By Volcano Staff on November 8, 2012

THE WEEK OF NOV. 8-14, 2012 >>>

In this week's issue, Nikki McCoy chats with Tacoma's civic and arts advocate Katy Evans about her deep love for Tacoma, and the organizations she created or supports. "Katy is a superstar," says Drew Ebersole,executive director of the Greater Metro Parks Foundation. "She has a rare combination of great intuition and an ability to lead fearlessly in her community. She's bright, has clear ideas and follow through." We agree.

Weekly Volcano arts critic Alec Clayton reviews the Andy Warhol's Flowers for Tacoma show at the Tacoma Art Museum. Clayton writes, "We've all seen many of the silkscreen flowers with fluorescent paint, ink and pencil in all their hypnotic repetition and funky-acid colors - the superimposed line drawings like chalk and the layered look like 3-D images seen without the glasses. There are many of these displayed in this show, and they are breathtaking. But there are also things such as a tiny and very expressionistic painting of flowers in a pot that is totally unlike anything I've ever seen by Warhol."

Riding on the successful (sold out) wave of Night of the Living Tribute Bands, the Olympia Film Society keeps the drive alive into the year's incredible lineup of screenins, events, guests and kick-ass gala that is the 29th annual Olympia Film Festival. Nikki McCoy chats with a few key players and drools over Dan Savage's HUMP! night.

Sandwiched between Hilltop Loans and Pho Bac Cafe sits the quintessential neighborhood bar. The Peterson Brothers carry a decent selection brewskis on tap, in a bottle and the obligatory tall boys for $2.50 if you're drinking on the cheap. Jackie Fender has been hearing about Eleven-Eleven since brothers Justin and Robby Peterson opened its doors this summer. In particular she's heard rumors boasting of some damn tasty sandwiches and she simply couldn't hold out any longer.

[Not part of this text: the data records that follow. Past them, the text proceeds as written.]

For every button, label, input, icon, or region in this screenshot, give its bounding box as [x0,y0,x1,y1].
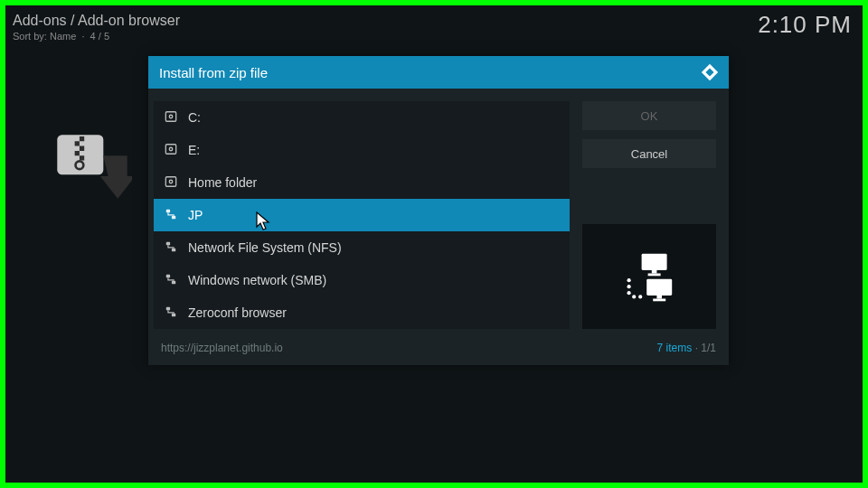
header: Add-ons / Add-on browser Sort by: Name ·… [13,13,180,42]
ok-button[interactable]: OK [582,101,716,130]
disk-icon [165,110,177,126]
svg-rect-10 [166,241,170,245]
preview-box [582,224,716,329]
network-icon [165,305,177,321]
network-icon [165,240,177,256]
svg-rect-20 [656,296,662,299]
svg-rect-11 [172,248,175,251]
svg-rect-13 [172,280,175,284]
dialog-footer: https://jizzplanet.github.io 7 items · 1… [148,336,729,365]
network-share-icon [618,245,681,308]
file-item-label: Windows network (SMB) [188,273,326,287]
svg-rect-4 [165,144,175,154]
header-sub: Sort by: Name · 4 / 5 [13,31,180,42]
svg-rect-2 [165,111,175,121]
disk-icon [165,175,177,191]
page-indicator: 1/1 [701,342,716,354]
cancel-button[interactable]: Cancel [582,139,716,168]
svg-rect-9 [172,215,175,219]
network-icon [165,208,177,223]
breadcrumb: Add-ons / Add-on browser [13,13,180,29]
svg-rect-16 [642,254,667,270]
svg-rect-19 [646,279,672,296]
file-item-label: JP [188,208,203,222]
svg-rect-6 [165,176,175,186]
footer-meta: 7 items · 1/1 [657,342,716,354]
svg-rect-18 [648,274,661,277]
screen: Add-ons / Add-on browser Sort by: Name ·… [5,5,863,483]
file-item-label: C: [188,110,201,125]
file-item-label: Zeroconf browser [188,305,287,320]
zip-download-icon [52,130,132,210]
dialog-title-bar: Install from zip file [148,56,729,89]
file-list[interactable]: C:E:Home folderJPNetwork File System (NF… [154,101,570,329]
kodi-logo-icon [700,62,720,82]
svg-point-23 [627,285,631,288]
svg-point-22 [627,278,631,282]
file-item[interactable]: C: [154,101,570,134]
svg-point-25 [632,295,636,298]
svg-point-3 [169,115,173,118]
file-item[interactable]: JP [154,199,570,231]
clock: 2:10 PM [758,11,852,39]
svg-point-7 [169,180,173,183]
file-item[interactable]: Zeroconf browser [154,296,570,329]
sort-label: Sort by: Name [13,31,76,42]
dialog-body: C:E:Home folderJPNetwork File System (NF… [148,89,729,336]
disk-icon [165,143,177,158]
dialog-title: Install from zip file [159,65,268,80]
svg-point-5 [169,147,173,151]
svg-point-24 [627,291,631,295]
file-item-label: Home folder [188,175,257,190]
file-item[interactable]: Network File System (NFS) [154,231,570,264]
file-item[interactable]: E: [154,134,570,166]
sort-sep: · [79,31,90,42]
dialog-right-panel: OK Cancel [582,101,716,329]
svg-rect-14 [166,306,170,310]
svg-rect-8 [166,209,170,212]
file-item-label: E: [188,143,200,157]
position-label: 4 / 5 [90,31,109,42]
svg-rect-17 [652,270,657,274]
file-item[interactable]: Home folder [154,166,570,199]
svg-rect-12 [166,274,170,277]
item-count: 7 items [657,342,693,354]
install-from-zip-dialog: Install from zip file C:E:Home folderJPN… [148,56,729,365]
svg-rect-15 [172,313,175,316]
svg-point-26 [638,295,642,298]
file-item[interactable]: Windows network (SMB) [154,264,570,296]
file-item-label: Network File System (NFS) [188,240,342,255]
svg-rect-21 [653,299,665,302]
network-icon [165,273,177,288]
footer-url: https://jizzplanet.github.io [161,342,283,354]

Christian Carvajal knows it's praising with faint damnation to say Director Pug Bujeaud achieves "good community theater" status at Olympia Little Theatre, but not every show at OLT or any community theater does. Despite clumsy moments and a lighting instrument that flashed Morse code throughout Act II, he enjoyed Night Must Fall more than the Oregon Shakespeare Festival show he attended the night before.